The theme of Performance Art Week Aotearoa “Public vs. Private” was designed to engage artists and their audience with the idea that how we conduct ourselves in spaces we think of as being subject to our will and spaces we know to be outside of it. The Purple Walk facilitated critical engagement from both participants and observers, and set them up with the task of thinking about ideas of acceptability, normality, and properness. As a participant I felt frustrated, liberated, confused and held in equal measure, and for outsiders, the performance was equally as complex. The public’s need to record and share our work was interesting, as if proximity to something “out of the ordinary” allowed observers to absorb that subversion as part of their own identity. It became something they saw, and therefore, something they did. This reminds me of our current political zeitgeist whereby it is enough to state that you think or believe something, even if the way you conduct your life, the “verb,” is in complete juxtaposition. 

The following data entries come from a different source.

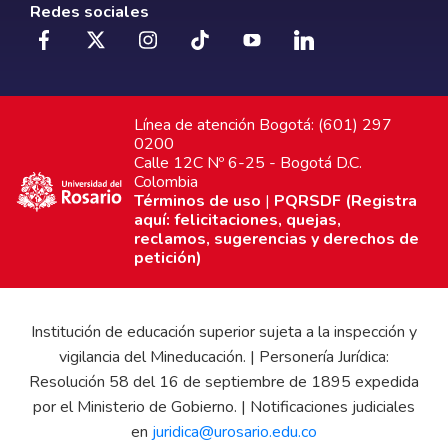
Redes sociales
Línea de atención Bogotá: (601) 297
0200
Calle 12C Nº 6-25 - Bogotá D.C.
Colombia
Términos de uso
|
PQRSDF (Registra
aquí: felicitaciones, quejas,
reclamos, sugerencias y derechos de
petición)
Institución de educación superior sujeta a la inspección y
vigilancia del Mineducación. | Personería Jurídica:
Resolución 58 del 16 de septiembre de 1895 expedida
por el Ministerio de Gobierno. | Notificaciones judiciales
en
juridica@urosario.edu.co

During The Purple Walk, I felt like we had morphed into a momentary distraction for people’s everyday life. I considered the idea of people documenting us as “good content” that was less about what we were doing, and more about how people might eventually perceive the person who recorded it in the first place. This got me thinking: if we have constructed social relations whereby the absurd brings about such a reaction, where have we hidden the bodies and behaviours that disturb comfortability and conformity? Reflecting on doe normaal, I think the way we construct our sociality often leaves us hungry for creativity and strangeness, but for most of us, it is about observing, not participating or creating. People who operate on the fringes of acceptability fascinate us, and equally make us uncomfortable, at the same time that spaces and people that have been marginalised by society are given a certain “authenticity” that draws people in (eg: the processes of gentrification) without the subsequent desire to facilitate, support, or partake. Performance art, and especially public performance art, pushes us to critically reflect on the norms we take for granted while allowing us the opportunity to participate in the construction of common space, to remake the world.